Amir Hossein Ghadimi
Amir H. Ghadimi is currently a postdoctoral research scientist at CSEM. He obtained his PhD in electrical engineering in 2018 from the EPFL. His research activities are focused on integrated photonics circuits for optical precision sensing applications, nonlinear optics and optical COMB spectroscopy, optical telecommunications, and quantum information processing. His work has been highlighted by several high-impact publications such as _Science_ (2018), _Nature_ (2015), and _PRX_ (2016). He is the recipient of several prestigious scientific awards such as the 2019 Swiss Physical Society (SPS) award for exceptional research by a young physicist, 2018 Swiss nanotechnology best PhD thesis award, and 2018 best paper award at European Frequency and Time Forum.
Sven Friedel
COMSOL Multiphysics GmbH
Sven Friedel established the COMSOL branch office in Switzerland in 2004. He received his PhD in physics from the University of Leipzig in the field of inverse electromagnetic problems. There, he also taught lectures in geomagnetism and volcanology before joining the Institute of Geotechnical Engineering at ETH Zürich as a postdoctoral researcher.
Thierry Luthy
COMSOL Multiphysics GmbH
Thierry Luthy joined COMSOL in 2006 and currently works as a technical sales manager. He studied physics at the University of Neuchâtel. After his diploma, he worked at the EMPA Dübendorf for two years. Thierry received his PhD in the field of composite materials from the ETH Zürich.
Fabio Greco
COMSOL Multiphysics GmbH
Fabio Greco joined the Swiss COMSOL office in 2018 as a technical sales and applications engineer.

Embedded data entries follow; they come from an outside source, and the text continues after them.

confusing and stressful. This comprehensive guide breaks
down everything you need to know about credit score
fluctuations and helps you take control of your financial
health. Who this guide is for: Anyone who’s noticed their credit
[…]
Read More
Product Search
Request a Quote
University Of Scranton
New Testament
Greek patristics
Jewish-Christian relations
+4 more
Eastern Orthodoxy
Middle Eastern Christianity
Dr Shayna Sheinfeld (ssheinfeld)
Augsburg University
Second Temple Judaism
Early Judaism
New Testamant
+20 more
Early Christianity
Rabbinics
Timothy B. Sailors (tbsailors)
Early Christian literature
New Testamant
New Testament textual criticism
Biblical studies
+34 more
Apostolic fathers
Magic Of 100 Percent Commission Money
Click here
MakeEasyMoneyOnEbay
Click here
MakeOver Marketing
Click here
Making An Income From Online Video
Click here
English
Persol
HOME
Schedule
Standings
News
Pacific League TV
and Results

His background is in mechanical engineering, with an MSc from the Polytechnic of Turin and a PhD from the Swiss Federal Institute of Technology Lausanne (EPFL) in the field of structural mechanics for high-temperature energy conversion.
Zoran Vidakovic
COMSOL Multiphysics GmbH
Zoran Vidakovic joined the Swiss COMSOL office in 2010. He received his MS degree in mechanical engineering from ETH Zürich. At the Laboratory for Energy Conversion, he specialized in turbomachinery, heat transfer, and fluid dynamics. His industrial internship was completed in the R&D department of MAN Diesel & Turbo Schweiz AG.
Andrea Radu
COMSOL Multiphysics GmbH
Andrea Radu is an applications manager at the Swiss COMSOL office. She's previously worked at ETH Zürich on porous media transport. Andrea is a chemical engineer with an MS in food science from Université Blaise Pascal, Clermont-Ferrand and a PhD from TU Delft in the field of membrane processes for water treatment.